TRY IT:
Copy whichever lines of the data hold the word "From".

PROVIDED MATERIAL:
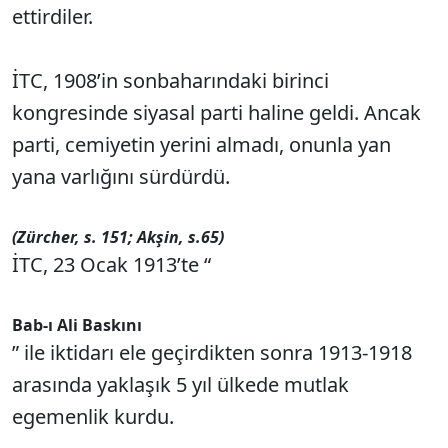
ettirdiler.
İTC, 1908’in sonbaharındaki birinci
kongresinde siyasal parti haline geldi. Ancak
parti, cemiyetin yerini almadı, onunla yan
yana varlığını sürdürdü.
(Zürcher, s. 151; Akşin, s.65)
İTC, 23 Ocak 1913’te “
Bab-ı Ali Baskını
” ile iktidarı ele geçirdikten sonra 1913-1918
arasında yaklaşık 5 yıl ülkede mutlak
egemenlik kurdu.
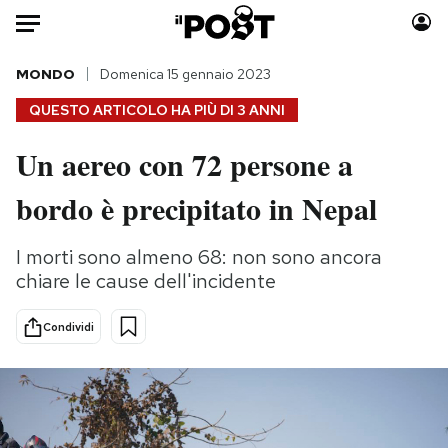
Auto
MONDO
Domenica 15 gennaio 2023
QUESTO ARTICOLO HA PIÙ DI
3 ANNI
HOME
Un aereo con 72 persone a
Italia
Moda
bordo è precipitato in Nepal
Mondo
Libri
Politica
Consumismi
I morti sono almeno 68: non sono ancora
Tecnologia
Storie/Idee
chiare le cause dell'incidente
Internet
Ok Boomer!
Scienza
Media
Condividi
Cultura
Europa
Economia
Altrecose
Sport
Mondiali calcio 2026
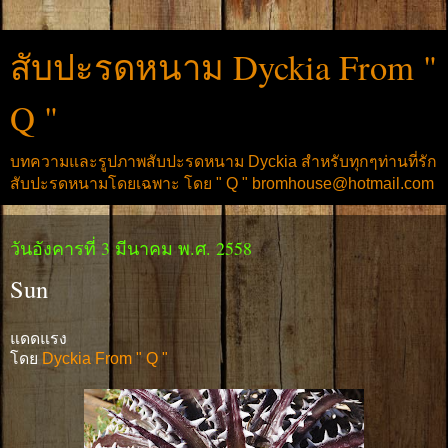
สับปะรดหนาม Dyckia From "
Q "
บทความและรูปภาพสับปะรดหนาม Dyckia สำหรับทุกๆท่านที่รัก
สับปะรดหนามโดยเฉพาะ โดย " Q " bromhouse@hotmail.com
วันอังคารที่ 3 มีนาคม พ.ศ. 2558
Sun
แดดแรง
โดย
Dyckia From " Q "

ANSWER TO THIS PROBLEM:
สับปะรดหนาม Dyckia From "
Dyckia From " Q "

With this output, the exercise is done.